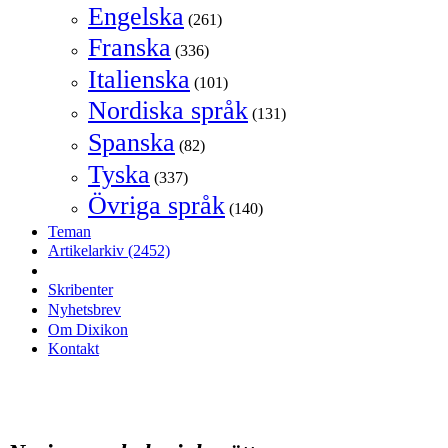
Engelska
(261)
Franska
(336)
Italienska
(101)
Nordiska språk
(131)
Spanska
(82)
Tyska
(337)
Övriga språk
(140)
Teman
Artikelarkiv
(2452)
Skribenter
Nyhetsbrev
Om Dixikon
Kontakt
══════════════════════════════
**What the task requires:**
Nothing but the pictures may be dropped; output the records above exactly.

**Task solution:**
Engelska
(261)
Franska
(336)
Italienska
(101)
Nordiska språk
(131)
Spanska
(82)
Tyska
(337)
Övriga språk
(140)
Teman
Artikelarkiv
(2452)
Skribenter
Nyhetsbrev
Om Dixikon
Kontakt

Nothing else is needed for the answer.